▶ _Data for this exercise_
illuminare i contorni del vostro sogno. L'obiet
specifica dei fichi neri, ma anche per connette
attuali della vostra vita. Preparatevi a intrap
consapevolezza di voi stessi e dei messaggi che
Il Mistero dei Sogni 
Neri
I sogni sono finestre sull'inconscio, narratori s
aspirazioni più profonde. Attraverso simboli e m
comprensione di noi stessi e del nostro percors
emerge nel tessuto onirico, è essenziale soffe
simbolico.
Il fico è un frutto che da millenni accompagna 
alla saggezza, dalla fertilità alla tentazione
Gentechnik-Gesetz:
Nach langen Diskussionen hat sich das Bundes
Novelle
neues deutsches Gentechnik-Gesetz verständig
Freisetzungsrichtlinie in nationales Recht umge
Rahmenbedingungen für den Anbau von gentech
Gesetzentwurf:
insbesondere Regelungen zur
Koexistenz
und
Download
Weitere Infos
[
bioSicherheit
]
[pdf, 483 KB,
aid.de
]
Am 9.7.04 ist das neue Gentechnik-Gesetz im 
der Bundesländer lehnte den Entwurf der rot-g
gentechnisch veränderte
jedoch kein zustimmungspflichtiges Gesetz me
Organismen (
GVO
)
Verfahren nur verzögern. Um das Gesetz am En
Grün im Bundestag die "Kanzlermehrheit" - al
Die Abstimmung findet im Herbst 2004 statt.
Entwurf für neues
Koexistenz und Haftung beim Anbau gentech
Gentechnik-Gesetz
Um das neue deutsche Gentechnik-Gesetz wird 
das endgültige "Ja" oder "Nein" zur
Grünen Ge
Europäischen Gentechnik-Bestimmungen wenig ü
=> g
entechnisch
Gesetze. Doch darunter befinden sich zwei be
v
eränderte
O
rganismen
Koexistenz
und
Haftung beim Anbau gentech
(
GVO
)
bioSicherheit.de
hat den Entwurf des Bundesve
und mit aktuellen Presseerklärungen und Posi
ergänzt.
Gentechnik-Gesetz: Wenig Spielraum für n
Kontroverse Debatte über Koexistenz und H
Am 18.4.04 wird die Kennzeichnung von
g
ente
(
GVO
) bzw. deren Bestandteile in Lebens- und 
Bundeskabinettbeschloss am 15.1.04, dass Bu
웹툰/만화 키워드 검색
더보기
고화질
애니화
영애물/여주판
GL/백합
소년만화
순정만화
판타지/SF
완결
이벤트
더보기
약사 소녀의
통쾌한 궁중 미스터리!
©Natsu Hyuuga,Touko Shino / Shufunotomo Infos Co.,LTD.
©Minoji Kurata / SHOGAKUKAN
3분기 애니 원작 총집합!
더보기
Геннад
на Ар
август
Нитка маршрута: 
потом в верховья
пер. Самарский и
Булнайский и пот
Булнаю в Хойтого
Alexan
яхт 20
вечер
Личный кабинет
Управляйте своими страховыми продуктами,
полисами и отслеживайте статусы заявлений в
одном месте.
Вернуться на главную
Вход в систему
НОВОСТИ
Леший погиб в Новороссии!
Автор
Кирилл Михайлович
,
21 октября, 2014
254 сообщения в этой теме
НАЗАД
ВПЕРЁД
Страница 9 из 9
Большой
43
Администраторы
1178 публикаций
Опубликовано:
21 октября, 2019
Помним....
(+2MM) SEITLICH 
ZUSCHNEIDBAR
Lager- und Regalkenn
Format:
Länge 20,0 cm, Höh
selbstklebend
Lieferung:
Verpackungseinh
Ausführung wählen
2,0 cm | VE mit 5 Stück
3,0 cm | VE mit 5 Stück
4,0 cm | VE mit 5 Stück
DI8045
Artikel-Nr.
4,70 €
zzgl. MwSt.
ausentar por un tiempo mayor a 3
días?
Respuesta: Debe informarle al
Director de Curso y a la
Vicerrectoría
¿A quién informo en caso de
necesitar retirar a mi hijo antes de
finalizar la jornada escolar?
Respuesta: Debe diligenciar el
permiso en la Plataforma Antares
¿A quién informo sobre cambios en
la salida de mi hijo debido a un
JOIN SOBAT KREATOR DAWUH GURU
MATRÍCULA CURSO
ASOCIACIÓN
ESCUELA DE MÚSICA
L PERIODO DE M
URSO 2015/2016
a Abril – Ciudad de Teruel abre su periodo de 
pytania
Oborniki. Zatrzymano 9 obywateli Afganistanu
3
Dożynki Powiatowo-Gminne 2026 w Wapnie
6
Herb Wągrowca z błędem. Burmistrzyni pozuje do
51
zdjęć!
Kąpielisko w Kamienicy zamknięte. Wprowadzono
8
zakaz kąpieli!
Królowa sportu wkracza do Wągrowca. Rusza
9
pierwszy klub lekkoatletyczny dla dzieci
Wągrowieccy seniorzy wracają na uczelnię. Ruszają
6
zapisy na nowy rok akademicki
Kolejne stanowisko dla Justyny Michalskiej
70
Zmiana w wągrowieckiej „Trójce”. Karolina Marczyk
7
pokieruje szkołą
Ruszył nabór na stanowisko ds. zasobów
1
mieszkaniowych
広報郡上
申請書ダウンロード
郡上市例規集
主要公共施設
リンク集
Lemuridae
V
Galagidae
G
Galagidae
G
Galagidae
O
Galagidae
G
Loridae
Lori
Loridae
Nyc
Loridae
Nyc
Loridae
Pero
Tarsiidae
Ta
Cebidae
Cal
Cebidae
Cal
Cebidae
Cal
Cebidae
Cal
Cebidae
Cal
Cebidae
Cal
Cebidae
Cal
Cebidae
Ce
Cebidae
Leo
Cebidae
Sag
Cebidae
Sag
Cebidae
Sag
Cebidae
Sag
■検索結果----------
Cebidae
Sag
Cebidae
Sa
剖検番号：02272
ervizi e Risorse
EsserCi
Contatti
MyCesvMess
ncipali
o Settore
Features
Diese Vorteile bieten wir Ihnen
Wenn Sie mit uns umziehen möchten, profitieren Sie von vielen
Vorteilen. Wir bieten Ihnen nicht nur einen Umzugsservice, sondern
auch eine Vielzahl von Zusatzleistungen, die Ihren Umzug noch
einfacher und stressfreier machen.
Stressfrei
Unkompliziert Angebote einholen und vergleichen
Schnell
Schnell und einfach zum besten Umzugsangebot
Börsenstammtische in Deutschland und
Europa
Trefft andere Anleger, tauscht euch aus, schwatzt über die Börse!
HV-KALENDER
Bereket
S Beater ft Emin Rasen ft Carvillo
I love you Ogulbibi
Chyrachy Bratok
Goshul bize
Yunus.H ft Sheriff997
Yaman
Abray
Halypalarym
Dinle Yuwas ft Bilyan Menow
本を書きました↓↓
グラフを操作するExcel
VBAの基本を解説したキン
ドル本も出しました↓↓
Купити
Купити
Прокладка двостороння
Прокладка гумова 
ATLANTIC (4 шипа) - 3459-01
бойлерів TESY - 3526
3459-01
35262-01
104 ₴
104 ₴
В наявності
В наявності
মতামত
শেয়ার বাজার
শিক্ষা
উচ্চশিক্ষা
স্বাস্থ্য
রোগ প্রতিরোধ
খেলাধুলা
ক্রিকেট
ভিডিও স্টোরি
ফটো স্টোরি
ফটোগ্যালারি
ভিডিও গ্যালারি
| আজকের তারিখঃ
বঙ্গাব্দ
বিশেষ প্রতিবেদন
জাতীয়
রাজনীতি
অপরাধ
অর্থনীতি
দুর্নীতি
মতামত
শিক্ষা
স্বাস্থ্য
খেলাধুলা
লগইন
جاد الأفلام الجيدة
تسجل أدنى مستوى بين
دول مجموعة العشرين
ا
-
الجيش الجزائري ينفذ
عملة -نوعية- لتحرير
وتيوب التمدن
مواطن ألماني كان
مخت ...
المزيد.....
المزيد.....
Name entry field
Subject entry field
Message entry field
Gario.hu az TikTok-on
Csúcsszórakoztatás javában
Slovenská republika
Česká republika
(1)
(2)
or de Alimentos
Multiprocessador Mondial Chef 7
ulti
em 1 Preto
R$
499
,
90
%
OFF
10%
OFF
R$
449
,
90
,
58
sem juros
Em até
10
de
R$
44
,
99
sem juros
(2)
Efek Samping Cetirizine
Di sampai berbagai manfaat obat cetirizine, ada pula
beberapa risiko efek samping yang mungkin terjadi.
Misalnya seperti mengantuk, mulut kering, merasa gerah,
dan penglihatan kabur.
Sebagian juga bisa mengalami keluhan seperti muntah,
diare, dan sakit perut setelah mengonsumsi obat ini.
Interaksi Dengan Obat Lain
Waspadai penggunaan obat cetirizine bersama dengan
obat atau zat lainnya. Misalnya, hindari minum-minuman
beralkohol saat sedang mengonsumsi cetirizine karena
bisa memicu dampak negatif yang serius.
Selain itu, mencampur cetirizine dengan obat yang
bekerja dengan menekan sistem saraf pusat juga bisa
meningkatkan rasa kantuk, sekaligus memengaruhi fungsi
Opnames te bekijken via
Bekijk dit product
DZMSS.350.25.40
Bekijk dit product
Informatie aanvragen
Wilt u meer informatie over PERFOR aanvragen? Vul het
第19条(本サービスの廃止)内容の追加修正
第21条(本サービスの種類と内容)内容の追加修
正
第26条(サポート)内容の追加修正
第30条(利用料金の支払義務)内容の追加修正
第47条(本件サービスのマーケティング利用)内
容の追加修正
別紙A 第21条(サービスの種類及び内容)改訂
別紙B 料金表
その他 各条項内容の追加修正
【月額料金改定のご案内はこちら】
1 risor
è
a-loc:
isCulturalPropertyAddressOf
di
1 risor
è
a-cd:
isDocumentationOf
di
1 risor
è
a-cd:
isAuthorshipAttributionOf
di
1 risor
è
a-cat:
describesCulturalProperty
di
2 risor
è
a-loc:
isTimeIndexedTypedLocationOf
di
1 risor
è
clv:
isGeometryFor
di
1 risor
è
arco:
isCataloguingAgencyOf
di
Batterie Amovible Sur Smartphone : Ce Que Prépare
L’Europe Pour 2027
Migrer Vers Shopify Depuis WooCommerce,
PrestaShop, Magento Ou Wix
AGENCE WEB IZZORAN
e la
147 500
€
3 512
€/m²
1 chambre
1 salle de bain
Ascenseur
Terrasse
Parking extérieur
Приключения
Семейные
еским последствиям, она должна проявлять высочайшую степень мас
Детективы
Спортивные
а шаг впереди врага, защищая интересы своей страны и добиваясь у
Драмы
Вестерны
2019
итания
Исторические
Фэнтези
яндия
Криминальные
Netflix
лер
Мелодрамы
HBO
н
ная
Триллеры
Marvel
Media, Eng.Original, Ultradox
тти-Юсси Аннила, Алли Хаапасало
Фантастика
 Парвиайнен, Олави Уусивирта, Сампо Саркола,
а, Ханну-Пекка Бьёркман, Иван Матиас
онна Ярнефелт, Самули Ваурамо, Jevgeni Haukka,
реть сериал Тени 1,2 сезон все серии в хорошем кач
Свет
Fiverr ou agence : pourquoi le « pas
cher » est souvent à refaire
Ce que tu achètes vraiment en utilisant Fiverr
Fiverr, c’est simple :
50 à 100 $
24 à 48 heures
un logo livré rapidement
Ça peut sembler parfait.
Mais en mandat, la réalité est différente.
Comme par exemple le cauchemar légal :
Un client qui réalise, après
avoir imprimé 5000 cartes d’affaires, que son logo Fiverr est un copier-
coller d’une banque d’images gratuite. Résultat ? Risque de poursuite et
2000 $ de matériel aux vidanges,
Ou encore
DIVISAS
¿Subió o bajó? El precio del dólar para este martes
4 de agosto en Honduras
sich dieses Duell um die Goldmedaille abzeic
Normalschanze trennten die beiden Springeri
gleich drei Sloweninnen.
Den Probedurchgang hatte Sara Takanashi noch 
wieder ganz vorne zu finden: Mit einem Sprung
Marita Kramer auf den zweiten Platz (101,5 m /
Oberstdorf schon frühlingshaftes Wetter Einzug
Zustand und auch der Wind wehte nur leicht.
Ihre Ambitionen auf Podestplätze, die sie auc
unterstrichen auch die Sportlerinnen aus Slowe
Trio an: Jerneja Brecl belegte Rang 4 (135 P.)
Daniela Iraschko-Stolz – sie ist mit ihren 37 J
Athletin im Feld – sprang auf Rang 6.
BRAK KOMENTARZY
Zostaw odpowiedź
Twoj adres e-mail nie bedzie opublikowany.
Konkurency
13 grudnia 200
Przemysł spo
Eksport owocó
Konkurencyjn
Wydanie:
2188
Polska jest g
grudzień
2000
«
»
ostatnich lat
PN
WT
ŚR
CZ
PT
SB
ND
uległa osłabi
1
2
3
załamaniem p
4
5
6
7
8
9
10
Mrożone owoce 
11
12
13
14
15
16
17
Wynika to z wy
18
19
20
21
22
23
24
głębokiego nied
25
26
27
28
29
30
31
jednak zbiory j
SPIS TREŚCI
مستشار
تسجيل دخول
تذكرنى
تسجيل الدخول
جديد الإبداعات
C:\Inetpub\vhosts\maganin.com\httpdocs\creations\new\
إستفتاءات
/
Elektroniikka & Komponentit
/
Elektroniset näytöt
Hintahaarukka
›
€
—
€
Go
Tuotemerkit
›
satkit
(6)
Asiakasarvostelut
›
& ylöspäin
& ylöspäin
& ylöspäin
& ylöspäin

▶ _Work order_
Only the lines above starting with the one with "mieszkaniowych" and going through the one with "Subject entry field" are to be copied, word for word and with both ends kept.

▶ _Answer_
mieszkaniowych
広報郡上
申請書ダウンロード
郡上市例規集
主要公共施設
リンク集
Lemuridae
V
Galagidae
G
Galagidae
G
Galagidae
O
Galagidae
G
Loridae
Lori
Loridae
Nyc
Loridae
Nyc
Loridae
Pero
Tarsiidae
Ta
Cebidae
Cal
Cebidae
Cal
Cebidae
Cal
Cebidae
Cal
Cebidae
Cal
Cebidae
Cal
Cebidae
Cal
Cebidae
Ce
Cebidae
Leo
Cebidae
Sag
Cebidae
Sag
Cebidae
Sag
Cebidae
Sag
■検索結果----------
Cebidae
Sag
Cebidae
Sa
剖検番号：02272
ervizi e Risorse
EsserCi
Contatti
MyCesvMess
ncipali
o Settore
Features
Diese Vorteile bieten wir Ihnen
Wenn Sie mit uns umziehen möchten, profitieren Sie von vielen
Vorteilen. Wir bieten Ihnen nicht nur einen Umzugsservice, sondern
auch eine Vielzahl von Zusatzleistungen, die Ihren Umzug noch
einfacher und stressfreier machen.
Stressfrei
Unkompliziert Angebote einholen und vergleichen
Schnell
Schnell und einfach zum besten Umzugsangebot
Börsenstammtische in Deutschland und
Europa
Trefft andere Anleger, tauscht euch aus, schwatzt über die Börse!
HV-KALENDER
Bereket
S Beater ft Emin Rasen ft Carvillo
I love you Ogulbibi
Chyrachy Bratok
Goshul bize
Yunus.H ft Sheriff997
Yaman
Abray
Halypalarym
Dinle Yuwas ft Bilyan Menow
本を書きました↓↓
グラフを操作するExcel
VBAの基本を解説したキン
ドル本も出しました↓↓
Купити
Купити
Прокладка двостороння
Прокладка гумова 
ATLANTIC (4 шипа) - 3459-01
бойлерів TESY - 3526
3459-01
35262-01
104 ₴
104 ₴
В наявності
В наявності
মতামত
শেয়ার বাজার
শিক্ষা
উচ্চশিক্ষা
স্বাস্থ্য
রোগ প্রতিরোধ
খেলাধুলা
ক্রিকেট
ভিডিও স্টোরি
ফটো স্টোরি
ফটোগ্যালারি
ভিডিও গ্যালারি
| আজকের তারিখঃ
বঙ্গাব্দ
বিশেষ প্রতিবেদন
জাতীয়
রাজনীতি
অপরাধ
অর্থনীতি
দুর্নীতি
মতামত
শিক্ষা
স্বাস্থ্য
খেলাধুলা
লগইন
جاد الأفلام الجيدة
تسجل أدنى مستوى بين
دول مجموعة العشرين
ا
-
الجيش الجزائري ينفذ
عملة -نوعية- لتحرير
وتيوب التمدن
مواطن ألماني كان
مخت ...
المزيد.....
المزيد.....
Name entry field
Subject entry field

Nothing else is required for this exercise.